Diversidade dá trabalho nas escolas, nas casas e nos ambientes profissionais. Quem pensa diferente, quem pergunta muito, quem traz outras realidades vira um problema.
17 de setembro de 2018 - 12h50
OK, todos querem ideias novas, geniais, inéditas. Mas poucos pensam sobre o habitat em que elas se reproduzem.
Sempre comparo com as crianças: todas as escolas prometem ambientes criativos, abertos e que respeitam a individualidade, mas poucas escolas aguentam os alunos diferentes, os questionadores, os que fazem de outro jeito.
Os pais não ficam muito atrás: a maioria quer que os filhos virem o Steve Jobs, mas desde que “não façam bagunça na garagem”. Querem manter um diálogo aberto, desde que os filhos falem o que os pais querem ouvir.

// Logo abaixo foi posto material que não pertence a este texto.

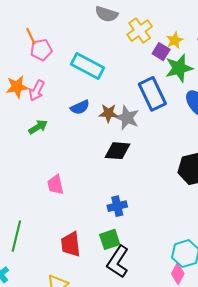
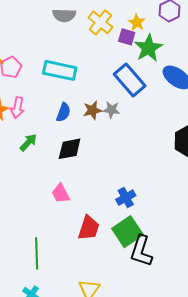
blue semicircle: (80, 107) -> (63, 112), turned -30
gray star: (127, 118) -> (112, 110), size x0.7
black diamond: (118, 151) -> (70, 149), moved
green square: (110, 239) -> (127, 232), size x1.4
red trapezoid: (71, 244) -> (89, 228), moved, turned -140

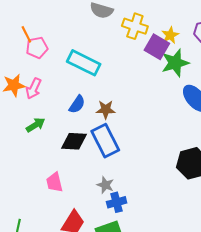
yellow cross: (100, 22) -> (135, 26), turned -35
purple square: (127, 37) -> (157, 47), size x1.4
blue rectangle: (130, 80) -> (105, 141), moved
gray star: (112, 110) -> (105, 185), moved

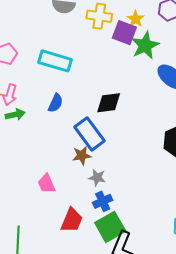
brown star: (106, 110) -> (82, 155), moved
green arrow: (36, 125) -> (15, 114), moved, turned 30
black diamond: (74, 141) -> (109, 103), moved
blue cross: (117, 202) -> (103, 201), moved

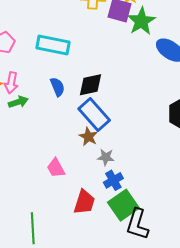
blue semicircle: (56, 103) -> (57, 87), turned -42
black diamond: (109, 103) -> (90, 85), moved
brown star: (82, 155) -> (88, 137), turned -30

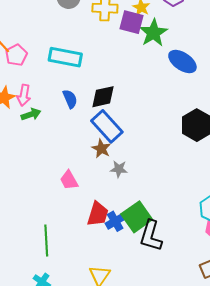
blue cross: (113, 180) -> (115, 221), moved

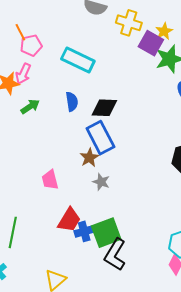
pink arrow: (24, 95) -> (23, 74), moved
green arrow: (31, 114) -> (30, 107), turned -30

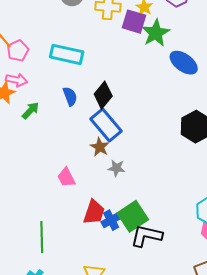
pink arrow: (23, 74) -> (17, 80), turned -90
black diamond: (104, 108) -> (103, 95), turned -40
black L-shape: (115, 255) -> (146, 236), turned 84

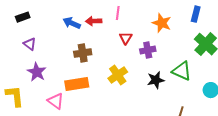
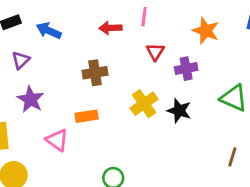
blue arrow: (72, 23) -> (49, 31), moved
purple triangle: (30, 44) -> (21, 60), turned 40
black star: (156, 80) -> (179, 111), moved, turned 30
orange rectangle: (77, 84) -> (87, 116), size x0.7

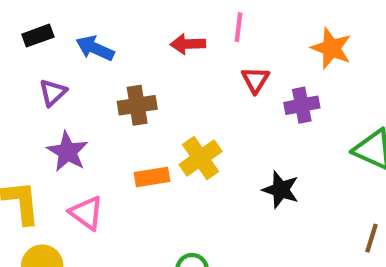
brown cross: (95, 73) -> (137, 105), moved
yellow cross: (144, 104) -> (200, 158), moved
black star: (179, 111) -> (281, 190), moved
pink triangle: (57, 140) -> (87, 213), moved

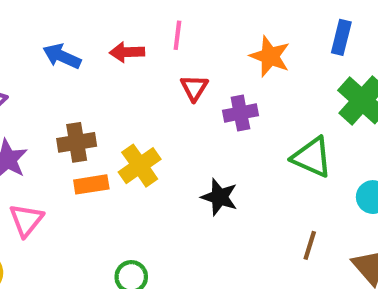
blue arrow: (95, 48) -> (62, 56), moved
brown cross: (137, 105) -> (77, 142), moved
pink triangle: (87, 213) -> (26, 220), turned 33

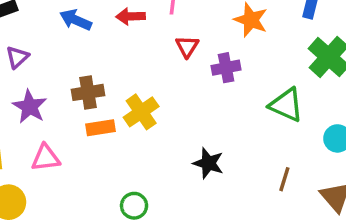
black star: (219, 197) -> (208, 163), moved
pink triangle: (26, 220) -> (46, 158), turned 44

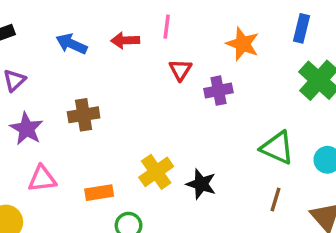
green triangle: (286, 105) -> (277, 148), moved
yellow cross: (141, 112) -> (156, 172), moved
orange rectangle: (100, 128) -> (99, 193), moved

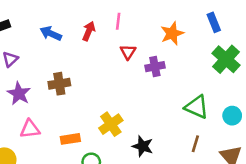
blue rectangle: (301, 28) -> (214, 22), turned -36
red arrow: (125, 40) -> (89, 31), turned 114
orange star: (243, 44) -> (172, 33), turned 30
black star: (201, 184) -> (143, 146), moved

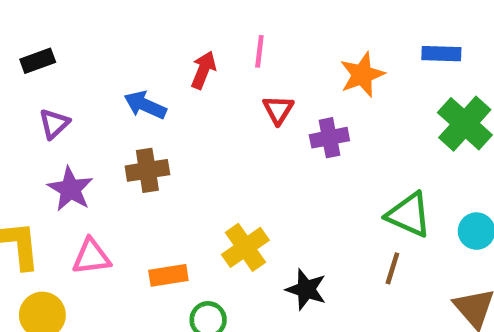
blue rectangle: (214, 22) -> (441, 54), turned -66
blue arrow: (51, 33) -> (145, 105), moved
brown line: (195, 144) -> (392, 268), moved

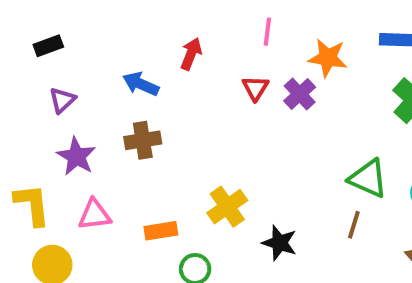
pink line: (259, 51) -> (267, 32), moved
orange star: (362, 75) -> (328, 58), turned 30
purple cross: (329, 138) -> (300, 94), moved, turned -32

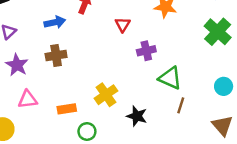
blue arrow: (141, 84) -> (55, 22), turned 144
purple cross: (300, 94) -> (146, 51), moved, turned 30
green triangle: (368, 178) -> (170, 78), moved

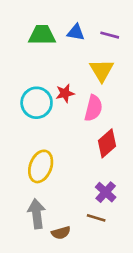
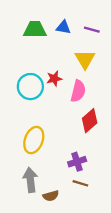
purple cross: (106, 192) -> (77, 162), moved, turned 30

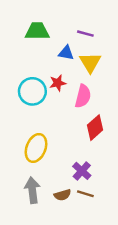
blue triangle: (63, 27) -> (66, 53), moved
purple line: (92, 30) -> (85, 34), moved
purple cross: (77, 162) -> (82, 171), turned -30
brown semicircle: (51, 196) -> (62, 195), moved

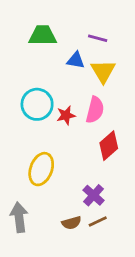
red star: (58, 83) -> (66, 115), moved
gray arrow: (32, 190) -> (19, 217), moved
brown line: (85, 194) -> (98, 221), turned -42

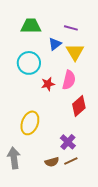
blue triangle: (76, 60) -> (55, 44), turned -48
cyan circle: (37, 104) -> (29, 63), moved

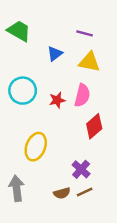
green trapezoid: (31, 26) -> (19, 31), moved, turned 30
blue triangle: (55, 44) -> (55, 54), moved
yellow triangle: (75, 52) -> (89, 62), turned -48
cyan circle: (29, 63) -> (23, 91), moved

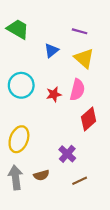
yellow triangle: (89, 62) -> (84, 58), turned 30
yellow ellipse: (36, 147) -> (19, 139), moved
purple cross: (81, 169) -> (67, 154), moved
brown semicircle: (62, 193) -> (41, 175), moved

É que a diversidade dá trabalho nas escolas, nas casas e nos ambientes profissionais. Quem pensa diferente, quem pergunta muito, quem traz outras realidades vira um problema.
Com as pessoas pedindo respostas cada vez mais rápidas, objetivas e cheias de certeza, a gente tem cada vez menos paciência com quem quer tempo para tentar, espaço para experimentar ou para pensar diferente. Mas são essas pessoas que quebram regras, que veem além, que inspiram e provocam todo o resto a fazer coisas novas. São mulheres e homens “professores pardais”, nerds, tímidos, ansiosos, provocadores e malucos. São os que nos deixam desconfortáveis.
Porque criatividade tem tudo a ver com diversidade, que tem tudo a ver com desconforto — aquele sentimento que ninguém quer ter depois que cresce.
Porque, voltando às crianças, quando a gente é pequeno tudo é novo, não existe o certo nem o errado. Aí a gente cresce e fica buscando a segurança do igual, do que a gente reconhece. Passamos a nos contentar com o mediano, com o confortável.
Trazer para agências pessoas de inúmeros backgrounds, de várias idades, com dinheiros diferentes, mais cores e muitos gêneros faz a gente ter de mudar o olhar, ser mais empático, aprender a usar melhor as palavras e a ter pensamentos mais críticos o tempo todo. Esse desconforto muda tudo. Muda comportamentos.
Mas, para isso, precisamos dar não só o espaço da fala, mas também o espaço da escuta. Afinal, é moda falar em se reinventar, em rever conceitos, mas ninguém quer ouvir ninguém que não reze o seu credo. E é aí que a porca torce o rabo. Porque, no final, as pessoas lembram muito mais daquilo que foi diferente, que provocou, que fez pensar, que incomodou.
Pense nos filmes que você lembra. Nos livros da sua vida. Nas memórias que não vão embora. Tudo que é mais conhecido, mais familiar, é menos memorável. Isso explica por que a propaganda criativa de qualidade é melhor e mais barata. Porque ela não precisa de tanta mídia para impactar.
Nós que somos desta indústria que sempre acreditou nessa verdade e que sempre procurou o diferente, o novo, o rompedor, temos de ter mais diversidade. Porque é isso que nos diferencia e nos dá valor. E, se você ficou um pouco desconfortável com esse texto, bom sinal. Porque a diversidade é um caminho sem volta.